The history of slavery in Alaska differs from that of the other states that comprise the United States since Alaska became part of the United States after slavery was abolished in 1865. Nonetheless, slavery was practiced in Alaska by some groups of Alaska Natives, by the Russian colonists and fur traders. After Alaska became part of the United States, there are accounts of the de facto enslavement of Alaska Natives by european colonists and the United States Government.

The Haida, Tlingit, and Tsimshian tribes practiced chattel slavery. This lasted until at least 1886 when an enslaved man, Sah Quah, appeared in a court in Sitka requesting papers for his freedom from his enslaver, Nah-Ki-Klan, a Tlingit man in Sitka.

"The life of the slave is entirely at the disposal of his master or his mistress, and it has been customary among them to kill one or more slaves on the death of a master, or on the happening of some other event, such as the completion of new house. Boring the ears, or putting out an eye, of a slave, or some other mode of marking the flesh, has been and is now a custom with some of the families of these people. The evidence shows that the object of such mutilation is to impress upon the slaves their inferiority, and render their humiliation complete; that they are believers in witchcraft, and that, when a spirit of insubordination becomes manifest on the part of the slaves, the juggler is called upon, and that he, by exorcisms and magical incantations, pretends to drive out the rebellious spirits, and the slaves are compelled to submit."

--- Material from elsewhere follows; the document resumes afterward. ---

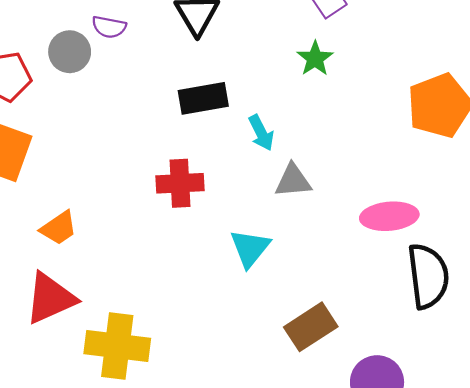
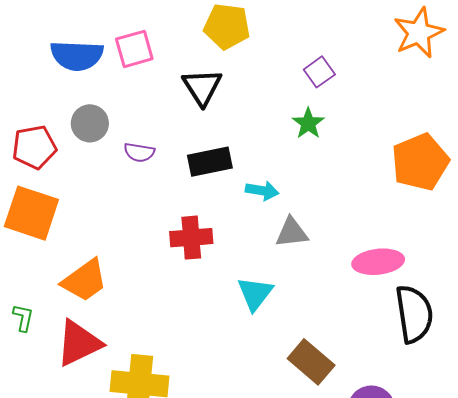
purple semicircle: (109, 27) -> (139, 152), moved
cyan arrow: (261, 133) -> (262, 191), turned -52
orange trapezoid: (59, 228) -> (85, 280), size x1.4
brown rectangle: (311, 327) -> (311, 362), turned 75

 Russian colonists in Alaska came from a society with traditions of slavery (as in Siberia) as well as of serfdom. The Russian-American Company, which effectively controlled Russian interests in the northern Pacific coasts of North America, had the right to employ serfs.

In 1802, Russian settlers documented that sea captains from Boston were bartering enslaved Africans for otter furs with the Tlingit people in Southeast Alaska.

In Russian Alaska, the promyshlenniki forced Aleut and Alutiiq men to hunt sea otters as part of the maritime fur trade, taking their women and children hostage. Formally, the Russian Empire abolished serfdom with the Emancipation reform of 1861.

The Thirteenth Amendment to the United States Constitution which took effect on December 18, 1865, abolished slavery within the United States of America. When the United States purchased Alaska in 1867, slavery also became illegal in Alaska.

In 1903 there were still documented cases of slavery in the District of Alaska. Wealthy families could purchase Aleutian girls to do housework, and often prohibited them from participating in child play or from becoming educated. These girls tended to come from the Atta Islands.

From 1911 until the passage of the Fur Seal Act in 1966, the inhabitants of the Pribilof Islands were governed directly by employees of the United States federal government, under conditions which the Tundra Times described in 1964 as slavery "in milder form perhaps than existed in the Deep South, but slavery nonetheless"; these conditions included being paid for their labor in food rather than in money (until 1950), being forcibly resettled, being denied suffrage, being denied freedom of assembly, and being denied freedom of movement.

In 1924 the passage of the Indian Citizenship Act granted Native Americans full rights of citizenship.